Assigned task:
Could you write out the listing below exactly as it stands, leaving out the pictures?

Study material:
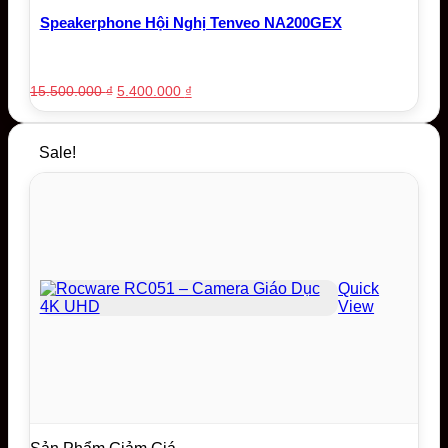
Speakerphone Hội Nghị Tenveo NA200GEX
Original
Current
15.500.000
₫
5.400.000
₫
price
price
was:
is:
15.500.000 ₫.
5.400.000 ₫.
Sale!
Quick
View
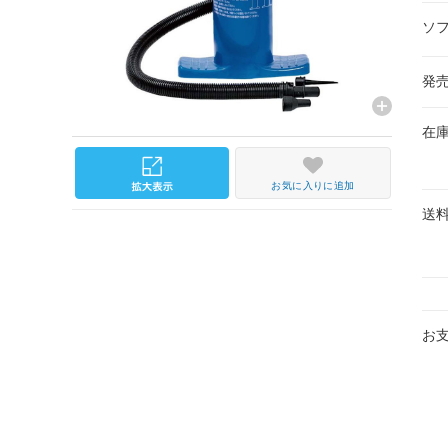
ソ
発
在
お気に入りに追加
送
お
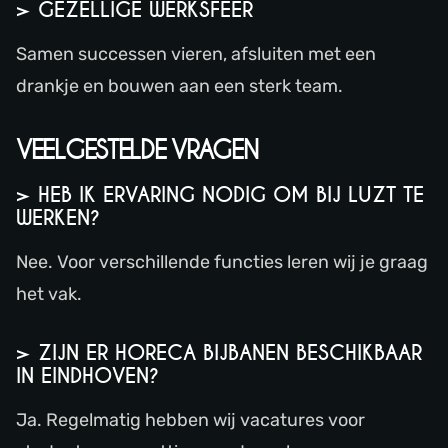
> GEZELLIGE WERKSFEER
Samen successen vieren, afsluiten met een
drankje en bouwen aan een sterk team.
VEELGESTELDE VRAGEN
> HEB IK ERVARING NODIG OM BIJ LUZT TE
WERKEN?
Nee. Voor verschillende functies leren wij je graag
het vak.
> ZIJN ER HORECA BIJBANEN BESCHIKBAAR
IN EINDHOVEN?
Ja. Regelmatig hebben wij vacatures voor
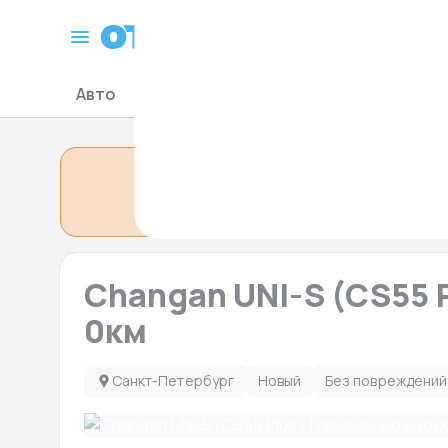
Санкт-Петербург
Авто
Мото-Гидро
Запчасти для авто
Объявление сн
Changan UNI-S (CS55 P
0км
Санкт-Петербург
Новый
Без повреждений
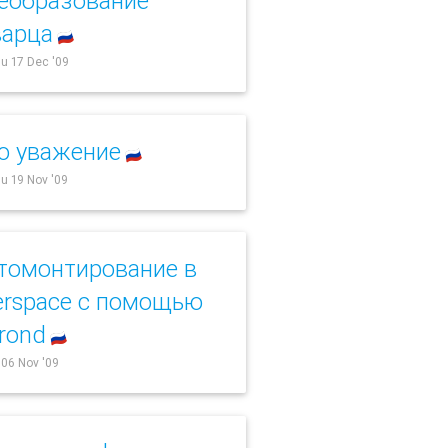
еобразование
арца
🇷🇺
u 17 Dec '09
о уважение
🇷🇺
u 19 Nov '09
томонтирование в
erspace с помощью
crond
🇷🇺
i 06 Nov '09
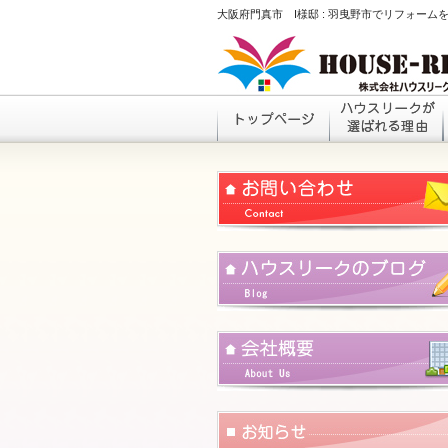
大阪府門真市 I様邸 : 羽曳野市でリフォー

Reply to the exercise:
Speakerphone Hội Nghị Tenveo NA200GEX
Original
Current
15.500.000
₫
5.400.000
₫
price
price
was:
is:
15.500.000 ₫.
5.400.000 ₫.
Sale!
Quick
View
ソ
発
在
お気に入りに追加
送
お
> GEZELLIGE WERKSFEER
Samen successen vieren, afsluiten met een
drankje en bouwen aan een sterk team.
VEELGESTELDE VRAGEN
> HEB IK ERVARING NODIG OM BIJ LUZT TE
WERKEN?
Nee. Voor verschillende functies leren wij je graag
het vak.
> ZIJN ER HORECA BIJBANEN BESCHIKBAAR
IN EINDHOVEN?
Ja. Regelmatig hebben wij vacatures voor
Санкт-Петербург
Авто
Мото-Гидро
Запчасти для авто
Объявление сн
Changan UNI-S (CS55 P
0км
Санкт-Петербург
Новый
Без повреждений
еобразование
арца
🇷🇺
u 17 Dec '09
о уважение
🇷🇺
u 19 Nov '09
томонтирование в
erspace с помощью
crond
🇷🇺
i 06 Nov '09
大阪府門真市 I様邸 : 羽曳野市でリフォー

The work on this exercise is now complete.